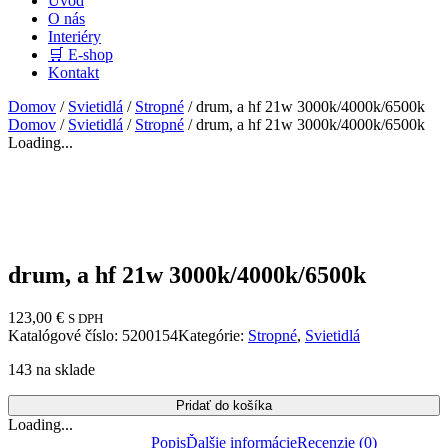
Úvod
O nás
Interiéry
🛒 E-shop
Kontakt
Domov
/
Svietidlá
/
Stropné
/ drum, a hf 21w 3000k/4000k/6500k
Domov
/
Svietidlá
/
Stropné
/ drum, a hf 21w 3000k/4000k/6500k
Loading...
drum, a hf 21w 3000k/4000k/6500k
123,00
€
S DPH
Katalógové číslo:
5200154
Kategórie:
Stropné
,
Svietidlá
143 na sklade
Pridať do košíka
Loading...
Popis
Ďalšie informácie
Recenzie (0)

-------

Work order:
Would you copy out the data exactly, leaving every picture out?

Answer:
Úvod
O nás
Interiéry
🛒 E-shop
Kontakt
Domov
/
Svietidlá
/
Stropné
/ drum, a hf 21w 3000k/4000k/6500k
Domov
/
Svietidlá
/
Stropné
/ drum, a hf 21w 3000k/4000k/6500k
Loading...
drum, a hf 21w 3000k/4000k/6500k
123,00
€
S DPH
Katalógové číslo:
5200154
Kategórie:
Stropné
,
Svietidlá
143 na sklade
Pridať do košíka
Loading...
Popis
Ďalšie informácie
Recenzie (0)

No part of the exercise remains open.